In: Statistics and Probability
What is the relationship between the simple two-sample t-test and the Bonferroni method of multiple comparisons?
The exact statement of your null hypothesis determines whether a Bonferroni correction applies. If you have a list of t-tests and a significant result for even one of those t-tests rejects the null-hypothesis, then Bonferroni correction (or similar).

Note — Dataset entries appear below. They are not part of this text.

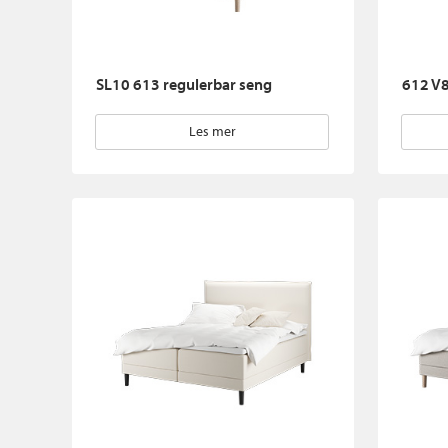
SL10 613 regulerbar seng
612 V8
Les mer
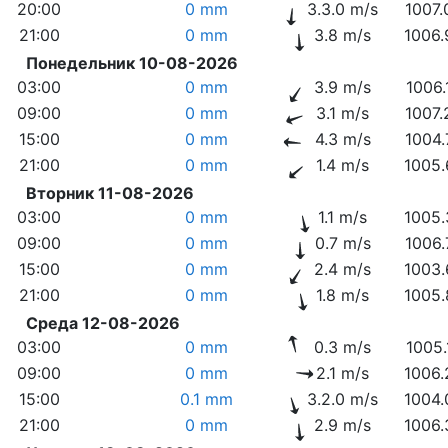
20:00
0 mm
3.3.0 m/s
1007.
21:00
0 mm
3.8 m/s
1006.
Понедельник 10-08-2026
03:00
0 mm
3.9 m/s
1006.
09:00
0 mm
3.1 m/s
1007.
15:00
0 mm
4.3 m/s
1004.
21:00
0 mm
1.4 m/s
1005.
Вторник 11-08-2026
03:00
0 mm
1.1 m/s
1005.
09:00
0 mm
0.7 m/s
1006.
15:00
0 mm
2.4 m/s
1003.
21:00
0 mm
1.8 m/s
1005.
Среда 12-08-2026
03:00
0 mm
0.3 m/s
1005.
09:00
0 mm
2.1 m/s
1006.
15:00
0.1 mm
3.2.0 m/s
1004.
21:00
0 mm
2.9 m/s
1006.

Let's assume your hypothesis is "this instrument does not exhibit DIF", and you are going to test the hypothesis by looking at the statistical significance probabilities reported for each t-test in a list of t-tests. Then, by chance, we would expect 1 out of every 20 or so t-tests to report p≤.05. So, if there are more than 20 t-tests in the list, then p≤.05 for an individual t-test is a meaningless significance. In fact, if we don't see at least one p≤.05, we may be surprised!
The Bonferroni correction says, "if any of the t-tests in the list has p≤.05/(number of t-tests in the list), then the hypothesis is rejected".
What is important is the number of tests, not how many of them are reported to have p≤.05
If you wish to make a Bonferroni multiple-significance-test correction, compare the reported significance probability with your chosen significance level, e.g., .05, divided by the number of t-tests in the Table. According to Bonferroni, if you are testing the null hypothesis at the p≤.05 level: "There is no effect in this test." Then the most significant effect must be p≤.05 / (number of item DIF contrasts) for the null hypothesis of no-effect to be rejected.